In the previous post, I wrote about a simple question: what would make sense to build on a piece of land in the Dalmatian hinterland?
The more I think about it, the more the question changes. It is not only what could be built? It is what can be tested before building too much?
That distinction matters. Land makes it easy to dream in finished pictures: a venue, a ranch, a few stay units, a clean storage yard, a private event space. The expensive mistake is assuming the picture is the business. It is not. The business is the operating model behind it.
So I am trying to think about this like a product: start with constraints, estimate the economics, identify the riskiest assumption, and test that assumption before the capital spend gets too large.
The filter
For now, every idea has to pass five questions:
- Can it start small?
- Can demand be tested before major construction?
- Can it create recurring or repeatable revenue?
- Can it coexist with a long-term private estate or event venue?

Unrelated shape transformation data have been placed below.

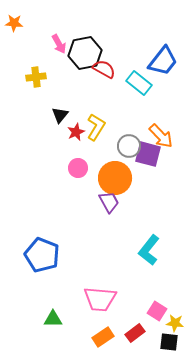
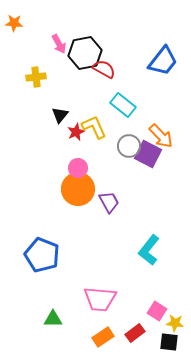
cyan rectangle: moved 16 px left, 22 px down
yellow L-shape: moved 2 px left; rotated 56 degrees counterclockwise
purple square: rotated 12 degrees clockwise
orange circle: moved 37 px left, 11 px down
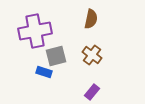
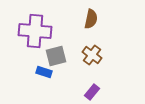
purple cross: rotated 16 degrees clockwise
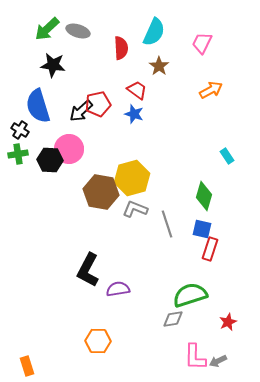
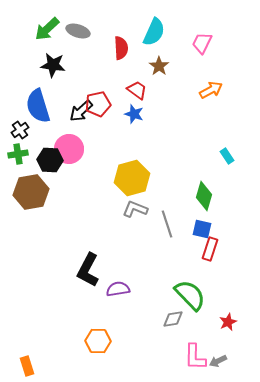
black cross: rotated 24 degrees clockwise
brown hexagon: moved 70 px left; rotated 20 degrees counterclockwise
green semicircle: rotated 64 degrees clockwise
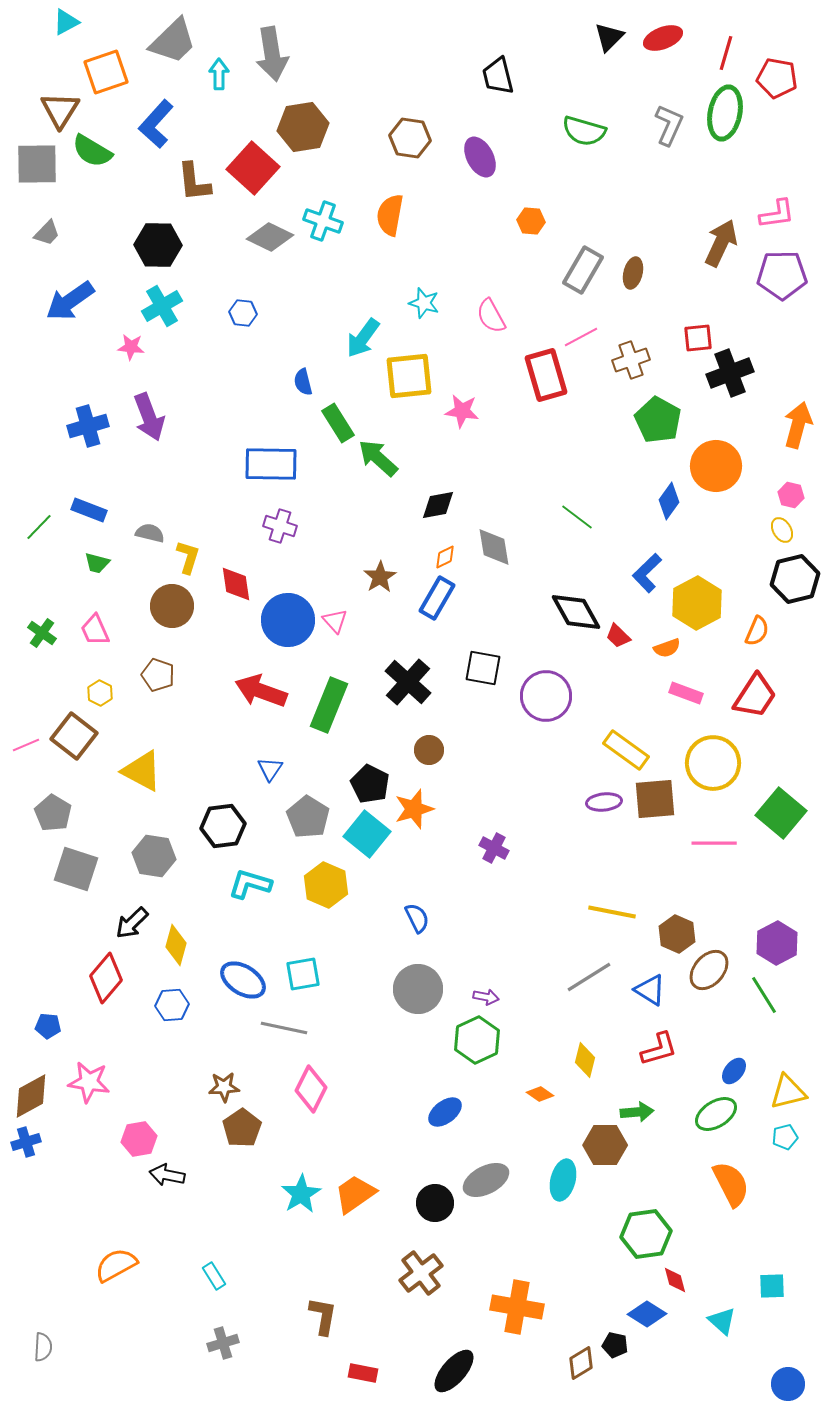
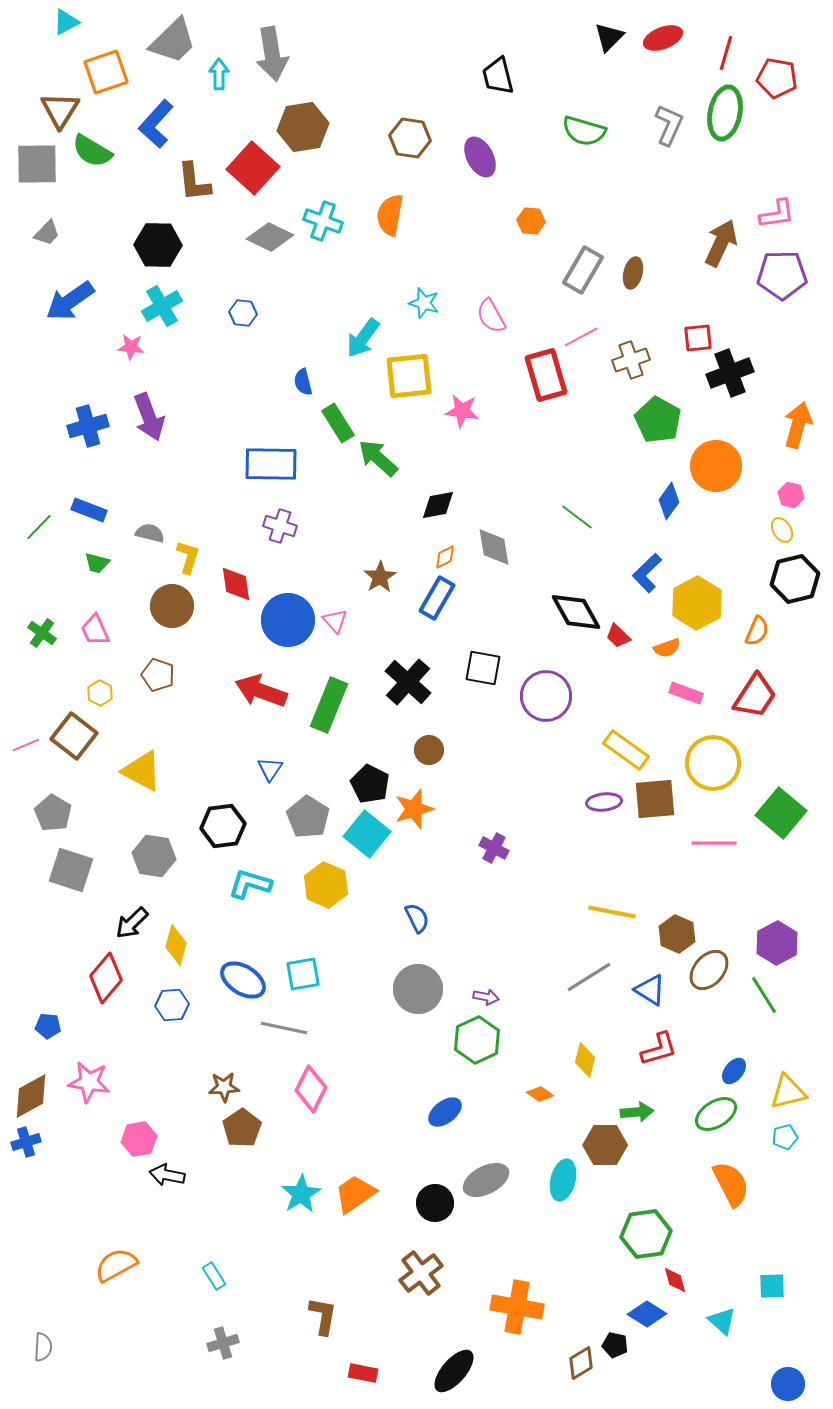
gray square at (76, 869): moved 5 px left, 1 px down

- Can it be operated legally, safely, and without becoming constant chaos?
The numbers below are rough planning ranges, not investment advice and not a final business plan. They exclude land cost, tax, financing, detailed permitting, VAT treatment, and final construction bids. The point is to compare shape, not pretend precision.
1. Secure storage and yard space
This is still the most practical low-capex idea.
The concept is a controlled, secure yard for campers, trailers, small boats on trailers, jet skis, seasonal equipment, or small-business gear. It is not glamorous, but it has one big advantage: monthly recurring revenue.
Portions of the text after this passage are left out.